Ok so the final implementation is in the register_pack
branch. Here is a somewhat artificial but meaningful example.
Next steps:
- If we agree on the current register pack API I will merge it; I still believe we should keep the
Register
type itself for (unexpected and probably very uncommon) cases in which the register pack one cannot be used. - Documentation needs to be updated and should reflect that the best approach is now to use register pack when applicable.
Oh dang, lots of activity, awesome!
Regarding register sizes, I can confirm that across a few different MCU's from different vendors (only looked at ARM Cortex-M) the registers are all 32 bits large (and 4 byte aligned), with usually the upper bits marked as reserved or read only (though sometimes mentioned that they have to be kept set to 1).
Given the edge cases you described, I agree that the none packed register API should be kept. Furthermore, I think the new packed registers API is solid for now. When updating the performance comparison (hopefully finishing it up by the end of today, barring any other potential issues), I will have a better idea of if there are any pain spots in the new API.
Unrelated notes:
- I remember you mentioning that you had a test suite for cppreg, though I do not see it available in this repo. I assume it's not available under a permissible license?
- Regarding svd, I totally agree that we should be able to use the svd scripts to generate the headers, and document how to do so. I can work on that (those are python scripts if I recall).
I remember you mentioning that you had a test suite for cppreg, though I do not see it available in this repo. I assume it's not available under a permissible license?

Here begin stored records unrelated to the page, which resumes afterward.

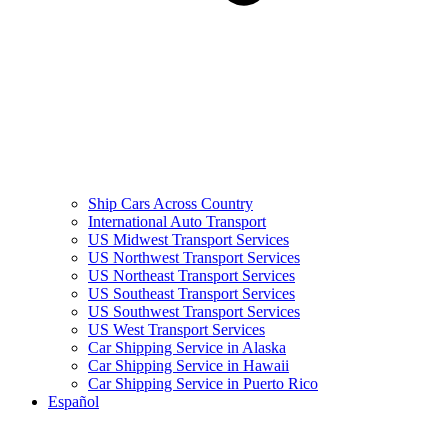
Ship Cars Across Country
International Auto Transport
US Midwest Transport Services
US Northwest Transport Services
US Northeast Transport Services
US Southeast Transport Services
US Southwest Transport Services
US West Transport Services
Car Shipping Service in Alaska
Car Shipping Service in Hawaii
Car Shipping Service in Puerto Rico
Español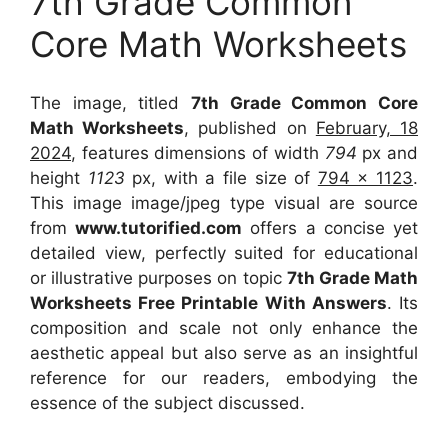
7th Grade Common
Core Math Worksheets
The image, titled
7th Grade Common Core
Math Worksheets
, published on
February, 18
2024
, features dimensions of width
794
px and
height
1123
px, with a file size of
794 x 1123
.
This image image/jpeg type visual
are source
from
www.tutorified.com
offers a concise yet
detailed view, perfectly suited for educational
or illustrative purposes on topic
7th Grade Math
Worksheets Free Printable With Answers
. Its
composition and scale not only enhance the
aesthetic appeal but also serve as an insightful
reference for our readers, embodying the
essence of the subject discussed.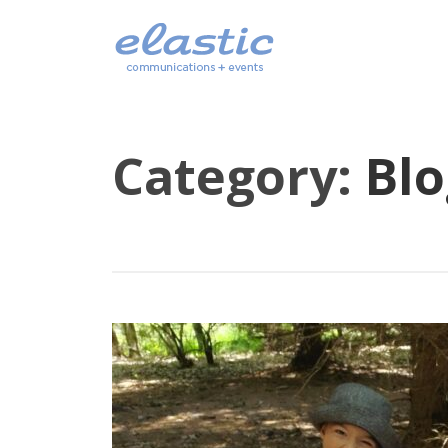
Category:
Blo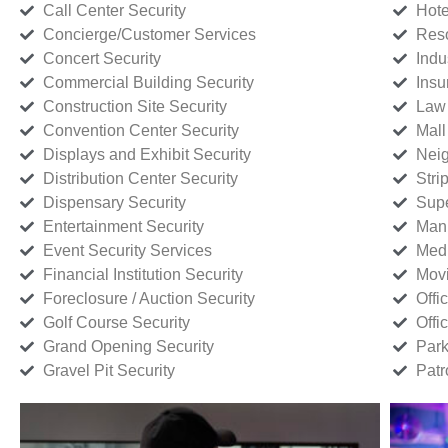
Call Center Security
Hote
Concierge/Customer Services
Reso
Concert Security
Indu
Commercial Building Security
Insu
Construction Site Security
Law 
Convention Center Security
Mall
Displays and Exhibit Security
Neig
Distribution Center Security
Stri
Dispensary Security
Supe
Entertainment Security
Manu
Event Security Services
Medi
Financial Institution Security
Movi
Foreclosure / Auction Security
Offi
Golf Course Security
Offi
Grand Opening Security
Park
Gravel Pit Security
Patr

This is not really a licensing issue but this was more to avoid bloating the repository. The test suite (based on googletest) requires some mock up—which I hope to have the time to describe at some point—to be able to run on desktop. In addition, this relies heavily on some CMake boilerplate (see that and this). So this is more a time issue as this will require some documentation. But ideally I would prefer to put the test suite in a dedicated repository. cppreg
is designed for embedded projects and I am not sure it would be good to add to the repository desktop testing code.
Regarding svd, I totally agree that we should be able to use the svd scripts to generate the headers, and document how to do so. I can work on that (those are python scripts if I recall).
Once we stabilize the API and finish the performance review I agree that this should be the next step. The scripts in cmsis-svd provide all the necessary tools (parsing and assembling data). So what will be left is mostly writing a cppreg
generator.
RegisterPack todo list
Ok let's gather here what is needed before I merge the register pack implementation. This requires to take some decisions.
- Implement an enumeration type for register width (@hak8or) to limit the possibility of typo/error and enforce supported widths.
- RegisterPack takes as template argument the size of the pack in bytes; we keep it this way or we decide that the size should be in bits.
- PackedRegister takes as template argument the offset with respect to the pack base in bits; we keep it this way or we decide that the offset should be in bytes.
- Naming: should we change RegisterPack and PackedRegister to something else (Peripheral and PeripheralRegister, Device and DeviceRegister) ...
- Alignment checking is currently done in a "naive" way; this should be revised using a safer implementation and the limitations should be documented (in a pack, of register of size N bits can only be defined is the pack base is aligned on a N bits boundary and if the register address is at an offset multiple of N).
Ok considering this list I decided to start a new issue (#12). This will be easier.